[Opening EXERCISE INPUTS section]

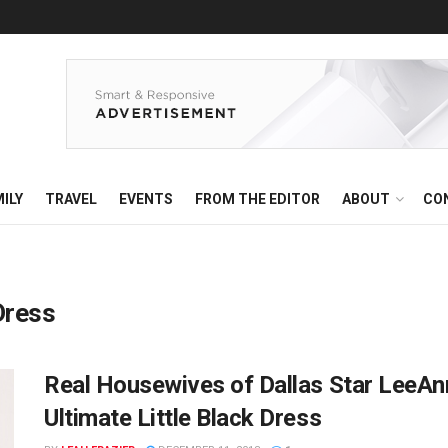
ILY
TRAVEL
EVENTS
FROM THE EDITOR
ABOUT
CO
Dress
Real Housewives of Dallas Star LeeAnn
Ultimate Little Black Dress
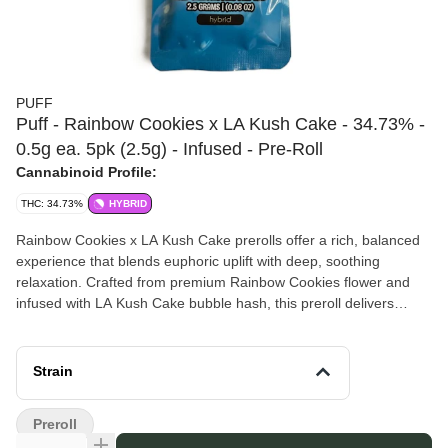
PUFF
Puff - Rainbow Cookies x LA Kush Cake - 34.73% -
0.5g ea. 5pk (2.5g) - Infused - Pre-Roll
Cannabinoid Profile:
THC: 34.73%
HYBRID
Rainbow Cookies x LA Kush Cake prerolls offer a rich, balanced
experience that blends euphoric uplift with deep, soothing
relaxation. Crafted from premium Rainbow Cookies flower and
infused with LA Kush Cake bubble hash, this preroll delivers
enhanced potency, a smooth burn, and a flavorful mix of sweet,
creamy, and earthy notes. Perfect for winding down or finding
your creative groove, it’s a satisfying smoke from start to finish.
Strain
This is a
Five Pack
.
Puff
is a modern cannabis company focused on quality,
Preroll
consistency, and accessibility. With a passion for craftsmanship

[Closing EXERCISE INPUTS section]

◆ YOUR OBJECTIVE: Repeat exactly the lines from the first line of the records above through the line containing "experience that blends", both included. Leave out the pictures.

◆ SOLUTION TO THE PROBLEM:
ILY
TRAVEL
EVENTS
FROM THE EDITOR
ABOUT
CO
Dress
Real Housewives of Dallas Star LeeAnn
Ultimate Little Black Dress
PUFF
Puff - Rainbow Cookies x LA Kush Cake - 34.73% -
0.5g ea. 5pk (2.5g) - Infused - Pre-Roll
Cannabinoid Profile:
THC: 34.73%
HYBRID
Rainbow Cookies x LA Kush Cake prerolls offer a rich, balanced
experience that blends euphoric uplift with deep, soothing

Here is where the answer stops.